Setelah masa reformasi, keadaan Indonesia porak-poranda. Ada perdebatan di antara para ahli, bagaimana membangun Indonesia kembali. Satu pihak mengatakan bahwa untuk membangun Indonesia yang baru dan satu, diperlukan stabilitas politik. Pihak lain membantah, mereka mengemukakan bukan stabilitas politik, tetapi stabilitas ekonomi yang mesti didahulukan.

Tak ada kesimpulan atas perdebatan itu. Pembangunan Indonesia pun berjalan seret, bingung dan tetap masih dalam keadaan tersaruk-saruk sampai sekarang. Yang jelas adalah bahwa “budaya” sama sekali tidak diperhitungkan.

Padahal sudah begitu santer tuduhan bahwa salah satu musuh terbesar pembangunan Indonesia adalah korupsi yang sudah seperti “membudaya”. Sementara kemerosotan moral dan sindiran “bangsa tak beradab” muncul dari tetangga. Bagaimana tidak. Maling ayam bisa dibakar, mall diganguskan berikut pengunjungnya, manusia makan manusia seperti dalam film horror.

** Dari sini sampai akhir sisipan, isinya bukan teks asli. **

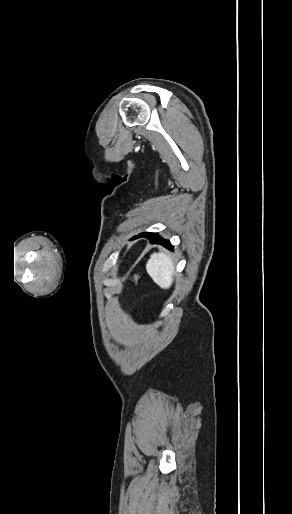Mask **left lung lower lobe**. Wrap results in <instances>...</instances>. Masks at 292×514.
Returning a JSON list of instances; mask_svg holds the SVG:
<instances>
[{
	"instance_id": "0a47b994",
	"label": "left lung lower lobe",
	"mask_w": 292,
	"mask_h": 514,
	"mask_svg": "<svg viewBox=\"0 0 292 514\" xmlns=\"http://www.w3.org/2000/svg\"><path fill=\"white\" fill-rule=\"evenodd\" d=\"M140 237H145L149 239L151 244H160L164 247L168 248L169 250L173 249V246L171 245L169 240L163 239L161 236H159L157 233H150V232H143L132 239H137Z\"/></svg>"
}]
</instances>
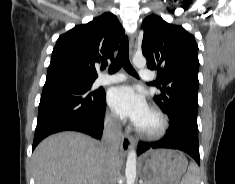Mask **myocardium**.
<instances>
[{
	"instance_id": "1",
	"label": "myocardium",
	"mask_w": 235,
	"mask_h": 184,
	"mask_svg": "<svg viewBox=\"0 0 235 184\" xmlns=\"http://www.w3.org/2000/svg\"><path fill=\"white\" fill-rule=\"evenodd\" d=\"M150 111L157 119L156 127L151 131L141 130L139 127L135 128V133L138 138L147 141H154L162 138L169 129V119L167 115L157 107H151Z\"/></svg>"
}]
</instances>
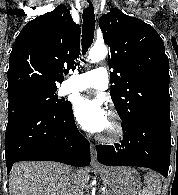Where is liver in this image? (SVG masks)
Instances as JSON below:
<instances>
[{
  "instance_id": "1",
  "label": "liver",
  "mask_w": 178,
  "mask_h": 195,
  "mask_svg": "<svg viewBox=\"0 0 178 195\" xmlns=\"http://www.w3.org/2000/svg\"><path fill=\"white\" fill-rule=\"evenodd\" d=\"M77 190L82 192L89 181L86 170H77ZM74 174L70 166L56 162H18L9 176L10 195H75Z\"/></svg>"
}]
</instances>
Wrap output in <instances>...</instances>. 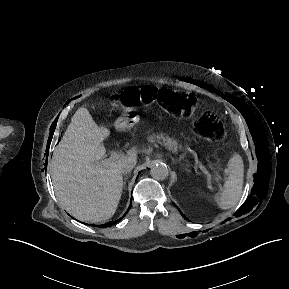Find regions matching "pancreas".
Segmentation results:
<instances>
[{"instance_id":"obj_1","label":"pancreas","mask_w":289,"mask_h":289,"mask_svg":"<svg viewBox=\"0 0 289 289\" xmlns=\"http://www.w3.org/2000/svg\"><path fill=\"white\" fill-rule=\"evenodd\" d=\"M148 141L151 143L157 142L169 150H176V149L180 148V146H178L176 140H173L169 137H165L163 134H152L148 137Z\"/></svg>"}]
</instances>
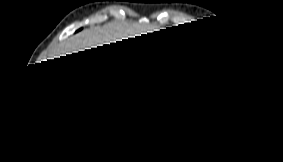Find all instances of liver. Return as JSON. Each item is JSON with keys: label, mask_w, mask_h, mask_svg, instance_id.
<instances>
[{"label": "liver", "mask_w": 283, "mask_h": 162, "mask_svg": "<svg viewBox=\"0 0 283 162\" xmlns=\"http://www.w3.org/2000/svg\"><path fill=\"white\" fill-rule=\"evenodd\" d=\"M158 26L147 20L139 22L113 21L103 26L85 29L65 41L57 44L50 54L51 58H58L79 51L90 50L98 46L109 45L117 41L134 38L141 34L152 33Z\"/></svg>", "instance_id": "obj_1"}]
</instances>
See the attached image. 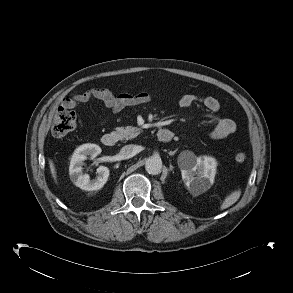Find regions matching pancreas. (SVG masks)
<instances>
[{
  "label": "pancreas",
  "instance_id": "1",
  "mask_svg": "<svg viewBox=\"0 0 293 293\" xmlns=\"http://www.w3.org/2000/svg\"><path fill=\"white\" fill-rule=\"evenodd\" d=\"M116 133L119 136L120 140H130L140 134V129L132 126L117 127Z\"/></svg>",
  "mask_w": 293,
  "mask_h": 293
}]
</instances>
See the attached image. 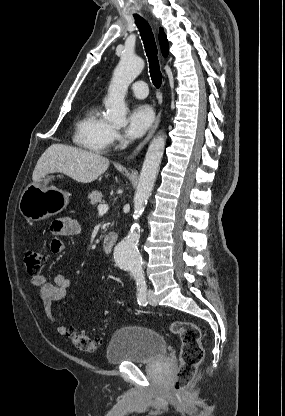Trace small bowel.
<instances>
[{"label":"small bowel","mask_w":285,"mask_h":416,"mask_svg":"<svg viewBox=\"0 0 285 416\" xmlns=\"http://www.w3.org/2000/svg\"><path fill=\"white\" fill-rule=\"evenodd\" d=\"M81 226L75 219L65 217L55 220L51 225L53 238L50 242V251L53 254H60L64 251L65 245L62 237H70L80 233ZM32 284L38 289V295L42 301L46 315L55 330L60 335H67L69 330L58 323L52 314V303L63 299L71 281L68 276L57 273L53 276L52 281H48L44 275L32 277Z\"/></svg>","instance_id":"1"}]
</instances>
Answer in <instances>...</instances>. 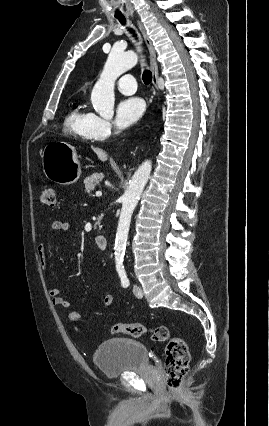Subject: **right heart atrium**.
<instances>
[{"label":"right heart atrium","mask_w":269,"mask_h":426,"mask_svg":"<svg viewBox=\"0 0 269 426\" xmlns=\"http://www.w3.org/2000/svg\"><path fill=\"white\" fill-rule=\"evenodd\" d=\"M114 134L110 121L94 115L91 125V135L96 140H105Z\"/></svg>","instance_id":"right-heart-atrium-1"}]
</instances>
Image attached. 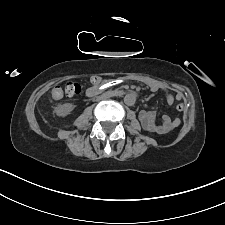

Kongres Kebudayaan yang bergegas dilakukan pada 2003 dengan maksud untuk memberikan masukan pada pemerintah dalam rangka ikut membangun Indonesia dari aspek moralnya, hanya menjadi peristiwa seremonial. Tujuh belas butir keputusan yang hendak memberikan arahan pada politik dan strategi kebudayaan, hanya berakhir sebagai sebuah dokumen – sebagaimana juga hasil-hasil Kongres Kebudayaan sebelumnya – sampai kemudian saat untuk menyelenggarakan Kongres Kebudayaan berikutnya (disepakati dalam Kongres 2003, 5 tahun sekali) sudah di depan mata lagi.

Seni sebagai bagian dari kebudayaan yang sebenarnya berharap akan mendapat kasih-sayang yang lebih baik berkat butir-butir keputusan Kongres Kebudayaan 2003, terpaksa menikmati nasibnya yang lama, menjadi anak tiri dalam pembangunan. Posisinya tetap sebagai penumpang gelap yang sekali tempo beruntung bisa bernafas kalau ada bola liar pada tutup tahun sisa anggaran. Selebihnya hanya menjadi pengemis yang berjuang sendiri untuk hidup. Beda sekali dengan kegiatan olahraga yang kendati prestasinya tak seberapa (bahkan sepakbola kalah melulu) tetap saja mendapat anggaran yang manis.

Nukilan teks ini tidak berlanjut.